“O protocolo que as escolas precisam seguir é de altíssimo nível de segurança

“O protocolo que as escolas precisam seguir é de altíssimo nível de segurança
Diretor-geral da Setrem, Sandro Ergang

A Setrem, com 1.700 alunos matriculados – da Educação Infantil ao Ensino Superior –,  iniciou as aulas no dia 10 na Educação Infantil e na última segunda-feira, 22, nos ensinos Fundamental, Médio, Cursos Técnicos e Superior. De acordo com o diretor-geral, Sandro Ergang, as escolas estão preparadas desde novembro de 2020, quando foi autorizada a volta de alguns níveis de ensino. 


Conforme Ergang algumas pequenas modificações foram necessárias em relação ao ano passado. “Nós sempre tivemos uma preocupação muito grande com a segurança dos nossos estudantes, especialmente das crianças”. 


A flexibilização por parte do governo do Estado retirando a limitação de 50% da turma e mantendo apenas o espaço de 1,5m entre as classes permitiu à Setrem receber todos os alunos de forma presencial. “Foram necessários alguns remanejamentos, mas o Campus nos proporciona essa distribuição mais balanceada de forma que conseguimos acomodar todas as turmas, não sendo necessário fazer o escalonamento”, explica.

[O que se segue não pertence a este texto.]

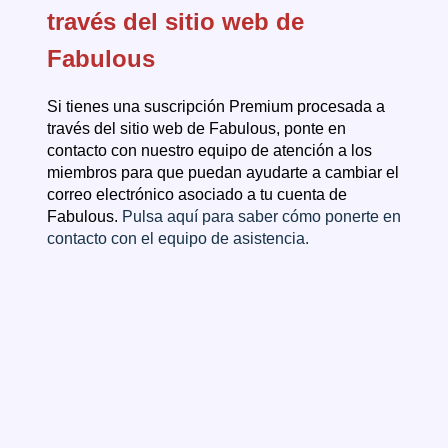
través del sitio web de
Fabulous
Si tienes una suscripción Premium procesada a
través del sitio web de Fabulous, ponte en
contacto con nuestro equipo de atención a los
miembros para que puedan ayudarte a cambiar el
correo electrónico asociado a tu cuenta de
Fabulous.
Pulsa aquí para saber cómo ponerte en
contacto con el equipo de asistencia.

Ergang diz que o tipo de escalonamento feito na Setrem é apenas em uma ou outra turma da Educação Infantil, onde as turmas foram divididas em duas. “Conseguimos fazer essa divisão contratando mais profissionais e assim atender a expectativa das famílias com o retorno  na forma presencial”, diz. 


Sandro ressalta que neste momento o que mais traz alento é ver e ouvir das crianças a alegria desse retorno. “Outra alegria é o retorno expressivo dos alunos.  Mais de  98% voltaram para a sala de aula”, revela o diretor.


Sobre a segurança dos alunos no ambiente escolar, Sandro destaca que as crianças estão em um ambiente muito mais seguro quando elas estão numa escola. “O protocolo que as escolas precisam seguir é de altíssimo nível de segurança. Nem em algumas unidades de saúde é exigido tanto quanto das escolas. Por isso eu tenho a plena convicção de que se houver algum tipo de agravamento da situação, ela não se deu na escola, se deu fora dela”, enfatiza.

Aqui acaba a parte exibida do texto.